--- EXERCISE INPUTS Enclosed Below ---

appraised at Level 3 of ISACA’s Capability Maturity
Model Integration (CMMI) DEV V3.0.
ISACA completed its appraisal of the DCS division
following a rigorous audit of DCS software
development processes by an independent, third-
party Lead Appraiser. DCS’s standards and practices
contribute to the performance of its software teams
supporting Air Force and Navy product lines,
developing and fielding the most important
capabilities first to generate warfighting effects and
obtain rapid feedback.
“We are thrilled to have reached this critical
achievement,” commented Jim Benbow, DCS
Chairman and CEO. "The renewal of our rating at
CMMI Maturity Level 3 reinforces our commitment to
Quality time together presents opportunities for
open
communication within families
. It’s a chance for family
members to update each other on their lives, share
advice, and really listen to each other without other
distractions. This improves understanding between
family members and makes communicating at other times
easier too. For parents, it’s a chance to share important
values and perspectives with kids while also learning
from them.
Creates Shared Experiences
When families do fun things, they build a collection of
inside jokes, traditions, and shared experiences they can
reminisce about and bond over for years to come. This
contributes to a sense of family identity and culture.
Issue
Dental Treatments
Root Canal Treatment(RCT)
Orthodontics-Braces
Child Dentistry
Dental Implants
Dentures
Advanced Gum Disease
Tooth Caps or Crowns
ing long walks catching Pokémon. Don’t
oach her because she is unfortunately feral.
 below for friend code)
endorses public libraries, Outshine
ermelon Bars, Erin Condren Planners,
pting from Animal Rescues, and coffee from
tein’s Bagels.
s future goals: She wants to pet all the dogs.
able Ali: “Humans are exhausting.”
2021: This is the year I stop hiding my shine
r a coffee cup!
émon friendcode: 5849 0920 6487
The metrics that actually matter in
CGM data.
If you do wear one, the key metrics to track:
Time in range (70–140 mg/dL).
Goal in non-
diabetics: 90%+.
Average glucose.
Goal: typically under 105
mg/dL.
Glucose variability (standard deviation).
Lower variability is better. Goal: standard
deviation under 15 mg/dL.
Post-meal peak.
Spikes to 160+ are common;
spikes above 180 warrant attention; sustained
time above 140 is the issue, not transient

--- End of Enclosed EXERCISE INPUTS ---
--- EXERCISE INPUTS Enclosed Below ---

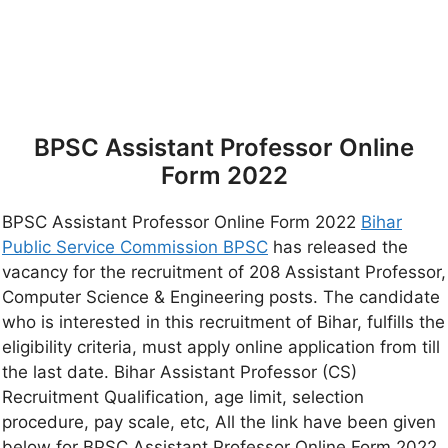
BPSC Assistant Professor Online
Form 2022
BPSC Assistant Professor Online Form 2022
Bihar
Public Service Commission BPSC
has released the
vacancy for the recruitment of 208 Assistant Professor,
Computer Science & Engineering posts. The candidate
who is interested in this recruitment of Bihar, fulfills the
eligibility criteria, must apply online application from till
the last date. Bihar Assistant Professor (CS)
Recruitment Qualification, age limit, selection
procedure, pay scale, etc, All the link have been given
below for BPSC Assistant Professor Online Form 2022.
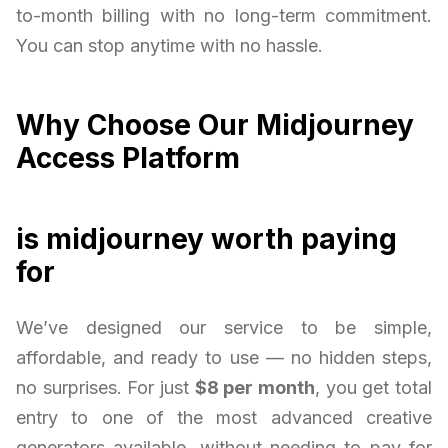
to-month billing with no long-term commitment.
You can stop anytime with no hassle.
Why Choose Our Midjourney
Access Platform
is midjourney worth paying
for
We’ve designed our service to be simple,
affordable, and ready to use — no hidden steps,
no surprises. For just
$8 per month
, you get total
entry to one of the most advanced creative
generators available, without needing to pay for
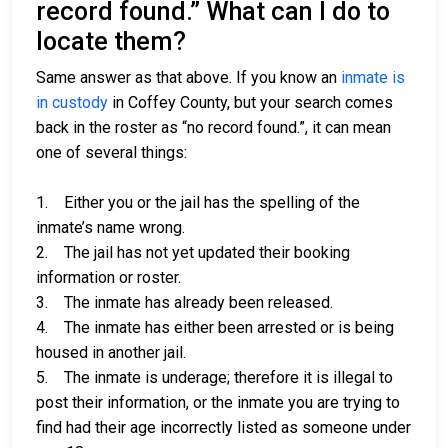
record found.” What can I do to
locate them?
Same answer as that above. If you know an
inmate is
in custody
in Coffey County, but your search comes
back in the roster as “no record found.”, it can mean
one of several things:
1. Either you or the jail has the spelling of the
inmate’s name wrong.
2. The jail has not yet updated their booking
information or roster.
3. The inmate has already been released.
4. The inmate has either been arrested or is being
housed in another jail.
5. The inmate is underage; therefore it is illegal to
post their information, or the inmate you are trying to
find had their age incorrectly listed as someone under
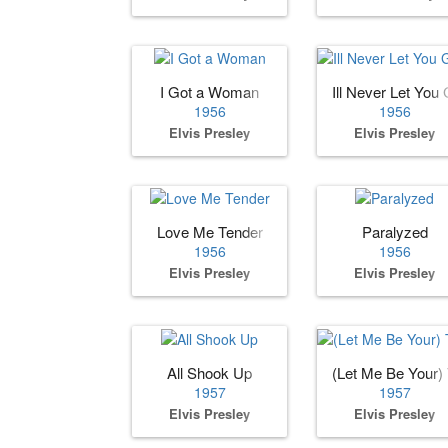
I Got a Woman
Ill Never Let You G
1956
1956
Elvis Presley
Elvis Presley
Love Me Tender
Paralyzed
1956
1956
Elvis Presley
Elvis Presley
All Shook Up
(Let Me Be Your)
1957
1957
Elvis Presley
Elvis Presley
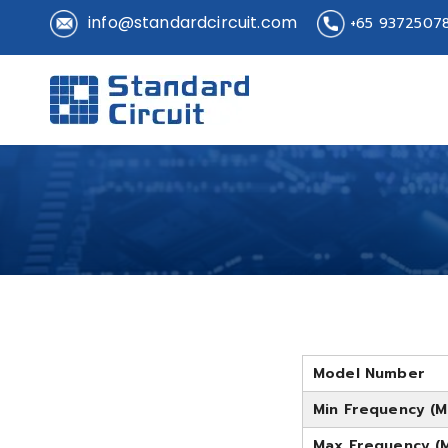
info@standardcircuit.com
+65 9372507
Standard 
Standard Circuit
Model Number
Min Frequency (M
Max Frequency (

--- End of Enclosed EXERCISE INPUTS ---

DIRECTIONS FOR THIS TASK. Reproduce the lines above starting at the one with "the last date. Bihar Assistant Professor (CS)" and ending at the one with "2. The jail has not yet updated their booking", both included, exactly and with no pictures.

RESPONSE BOX.
the last date. Bihar Assistant Professor (CS)
Recruitment Qualification, age limit, selection
procedure, pay scale, etc, All the link have been given
below for BPSC Assistant Professor Online Form 2022.
to-month billing with no long-term commitment.
You can stop anytime with no hassle.
Why Choose Our Midjourney
Access Platform
is midjourney worth paying
for
We’ve designed our service to be simple,
affordable, and ready to use — no hidden steps,
no surprises. For just
$8 per month
, you get total
entry to one of the most advanced creative
generators available, without needing to pay for
record found.” What can I do to
locate them?
Same answer as that above. If you know an
inmate is
in custody
in Coffey County, but your search comes
back in the roster as “no record found.”, it can mean
one of several things:
1. Either you or the jail has the spelling of the
inmate’s name wrong.
2. The jail has not yet updated their booking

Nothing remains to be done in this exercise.